Pinkeye is an inflammation of the sclera (white part) of the eye and inner surface of the eyelids. Pinkeye can be caused by an allergic reaction, a viral infection or a bacterial infection. Pinkeye does not cause significant visual loss or persistent blurring of vision.


Allergic pinkeye is not contagious. It cannot be spread from person to person. This condition is usually seasonal, causes intense itching, watery discharge, minimal redness, if any, and may produce swelling in the eye area.


Viral pinkeye is more common in older children and young adults. It often accompanies an upper respiratory infection. Adenovirus is a common agent of viral conjunctivitis in college students. It spreads easily from person to person, and causes intense redness of the white part of the eye (the sclera).

Hand washing and decreasing hand-to-eye contact are important steps in preventing the spread of viral pinkeye. Often only one eye is affected, the discharge is watery or mucoid, and there is significant redness. The eye may feel irritated but rarely very painful.


Bacterial pinkeye produces a thick yellow or green discharge and moderate redness. There may be swelling of the eyelid. Routine hand washing and decreasing hand-to-eye contact are important steps in preventing the spread of bacterial pinkeye.

How is it spread? (Viral and Bacterial Only)

Pinkeye is spread through direct contact with the discharge from the infected person’s eyes or respiratory tract. You can get pinkeye from someone’s fingers or from sharing their eye makeup, clothing, towels, and washcloths.

How is it treated?

Bacterial pinkeye is treated with antibiotic drops. Take all medications as prescribed even if you start to feel better in a day or so. Most viral infections need no treatment and will resolve after several days to a week.

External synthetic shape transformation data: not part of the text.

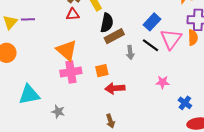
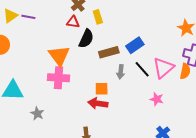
blue rectangle: (152, 22) -> (135, 45), moved
black semicircle: (107, 23) -> (86, 39), moved
orange square: (102, 71) -> (102, 89), moved
pink star: (163, 82) -> (157, 99), moved

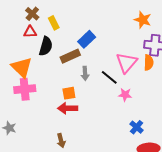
blue rectangle: (135, 45) -> (87, 39), moved
black line: (142, 69) -> (109, 77), moved

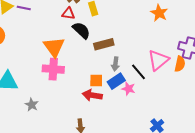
orange star: (143, 20) -> (159, 13), moved
blue rectangle: (87, 39) -> (116, 81), moved
black semicircle: (46, 46) -> (81, 30), turned -72
pink star: (125, 95) -> (128, 89), moved

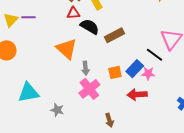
gray arrow: (115, 64) -> (85, 68), moved
pink cross: (53, 69) -> (89, 89), moved, turned -30
red arrow: (92, 95) -> (137, 95), moved

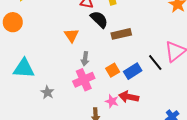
orange triangle: (67, 49) -> (71, 35), size x0.7
orange square: (115, 72) -> (113, 70), turned -32
pink star: (148, 73) -> (112, 101), moved

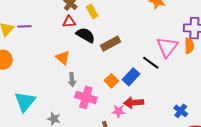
gray arrow: (85, 59) -> (72, 80), moved
cyan triangle: (24, 68) -> (25, 102), turned -40
pink cross: (84, 80) -> (86, 97), turned -35

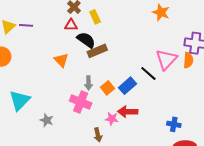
brown rectangle: (111, 44) -> (97, 51), moved
gray arrow: (72, 80) -> (88, 83), moved
blue cross: (181, 111) -> (174, 124), turned -32

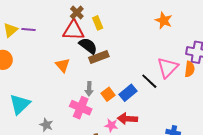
red triangle: (71, 25) -> (73, 30), size x1.6

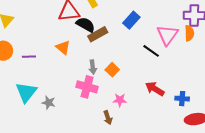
purple line: (28, 29) -> (29, 57), moved
blue rectangle: (128, 93) -> (131, 20), moved
red arrow: (127, 119) -> (155, 89), moved, turned 36
gray star: (46, 125) -> (49, 103), moved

Allergic pinkeye may respond well to oral antihistamines (Claritin or Zyrtec) and/or eye drops specific for allergies.

If the secretions makes your eyelashes stick together, which usually occurs in the morning, put a warm wet washcloth on your eye to soften the crusts. This may need to be repeated several times. Gently wipe the crusts from your eyelashes.

Do not scratch or rub your eyes - it may make the infection/irritation/itching worse or may spread infection to the unaffected eye.

If you wear contacts, leave them out until at least one day beyond complete resolution of symptoms and after you have finished using any medication or eye drops.

How is it prevented?

Handwashing and general cleanliness is the best way NOT to get pinkeye. Avoid touching your eyes with unwashed hands, especially when you have a cold. Also, avoid sharing bath towels, washcloths, and makeup.